Friday 7 April 2017

5th Sunday of Lent Year A 2017

From this Sunday onwards, the Crucifix and all images or statues are covered from until Good Friday where the Cross will be unveiled and just before Easter Vigil, the veils will be removed from images and statues. As we knock on heaven's door and the Gospel gives us the "sign before the Sign". Apart from the obvious catechumenal moment, what significance can we attach to the raising of Lazarus?

No other Gospel carries this event but John. In terms of veracity, occurence might be considered a criterion because of multiple attestations for the same event can be found in different literary genres. In the case of John's Gospel, the credibility of this event is not based on multiple attestations but rather the description of an inconvenient fact. A normal response to an emergency is that one would drop everything and proceed to address the situation. In this case, instead of rushing to assist a dying friend, Jesus deliberately delayed His departure for Bethany. For John, this delay which allowed for the raising of Lazarus was taken to be an anticpation of Christ's own Resurrection. Thus, a sign before the Sign.


Often enough when I attend a wake where a simple service is conducted, one of the readings used is this same Gospel we heard moments ago. How does one reconciles the sad reality of a lifeless body in the coffin, that will never come back to life, with the ecstatic joy of seeing a bound mummy walking out of a sepulchre? A way to bridge this chasm is to emphasise a fact omitted by the Gospel.


Lazarus died, again.

If not soon enough, perhaps at a ripe old age.

The raising of Lazarus is NOT the Resurrection. One can possibly characterise it as a reanimation of a lifeless corpse. He came back to life but not to everlasting life. We instinctively desire an everlasting life, not the reanimation granted to Lazarus. And this enthusiasm for everlasting life is best illustrated by the possibility afforded to those who can afford cyrogenics. Recently, a 14-year old UK girl suffering and dying from a rare form of cancer won the right to have her body cryogenically frozen after death in anticipation of a potential future cure.


She is perhaps an extreme case of what appears to be our present obsession--eternal youthfulness--an expression of the innate desire for immortality. We all want eternal life but we want it in our own terms, right here and right now. But, the truth is temporality and eternity are mutually exclusive. Built into temporality is the unescapable sell-by-date expiry. Even in a perfect universe untainted by sin, temporality has a corroding effect on existence. With time, things come to pass.


The prospect of bringing a lifeless corpse like Lazarus or reanimating the cancer-stricken girl from a cryogenic stasis is exhilarating surely. However, the best state to describe Lazarus is this: almost paradise which means it is not paradise.


The prayer inserted into a funeral Mass gives us an indication of how paradise is to be conceived.


Remember your servant whom you have called from this world to yourself. Grant that he (she) who was united with your Son in a death like his, may also be one with him in his Resurrection, when from the earth he will raise up in the flesh those who have died, and transform our lowly body after the pattern of his own glorious body.

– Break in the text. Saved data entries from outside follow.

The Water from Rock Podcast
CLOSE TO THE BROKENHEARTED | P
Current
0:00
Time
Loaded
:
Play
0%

We should never confuse almost paradise to be paradise. Our vision must be cast beyond the temporal to the eternal where we shall see God for who He is. Lazarus may not be paradise but nevertheless he is an invitation to life by no less than our Lord and Saviour. "Untie him and let him go free" is a summons to live not for the moment but for the right moment. There is a catchy tune by One Republic. I LIVED. If you watch the video associated with this tune, it makes sense. It is dedicated to a cystic fibrosis boy living a breath away from death. Out of this video context, the chorus (bold and italics) pulsates with Carpe diem urging one to seize the day and live. 

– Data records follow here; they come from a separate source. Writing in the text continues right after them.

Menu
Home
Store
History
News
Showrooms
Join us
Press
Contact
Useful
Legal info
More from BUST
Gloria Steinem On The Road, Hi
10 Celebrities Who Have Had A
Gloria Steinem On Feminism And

For those who are interested, the lyric goes like this


Hope when you take that jump

You don't feel the fall
Hope when the water rises
You built a wall
Hope when the crowd screams out
It's screaming your name
Hope if everybody runs
You choose to stay
Hope that you fall in love
And it hurts so bad
The only way you can know
You give it all you have
And I hope that you don't suffer
But take the pain...
Hope when the moment comes
You'll say
I...I did it all
I...I did it all
I owned every second that this world could give
I saw so many places
The things that I did
Yeah, with every broken bone
I swear I lived
….

"I did it all" screams a kind of present, a carpe diem that seizes the now. It makes sense because we dread a less than perfect existence, an implication that we have lost out. But, if you think about it, carpe diem for all its gallantry in the face of peril is closer to the disquiet of death than it is to the bravery for life. Underlying that philosophy is firstly, the uncertainty that there is nothing beyond this life and if you have not done it all, you are nobody. Secondly, it may be more than a desire to live because to "own every second this world could give" hints at a rebellious rail against what is perceived to be a tight-fisted God who is penurious in the gifting of life, so much so that one needs to grab it because He is mean.


However, if Lazarus exiting the cave is anything to teach us, Jesus' command to untie him and to let him go free is a summons to live not just the moment but to seize every right moment: in preparation for the Resurrection, for life everlasting.